§ **What you have to do**
Using the entries that follow, state how many lines contain "Architecture", with no other words.

§ **Collected data**
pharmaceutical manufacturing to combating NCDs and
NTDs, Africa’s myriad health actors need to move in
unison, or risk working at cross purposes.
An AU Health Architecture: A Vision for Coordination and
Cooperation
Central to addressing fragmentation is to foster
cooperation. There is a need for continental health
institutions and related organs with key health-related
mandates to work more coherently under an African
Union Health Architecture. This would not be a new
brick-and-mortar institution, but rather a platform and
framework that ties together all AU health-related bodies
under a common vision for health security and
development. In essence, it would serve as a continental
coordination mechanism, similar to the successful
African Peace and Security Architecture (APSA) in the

§ **Answer section**
3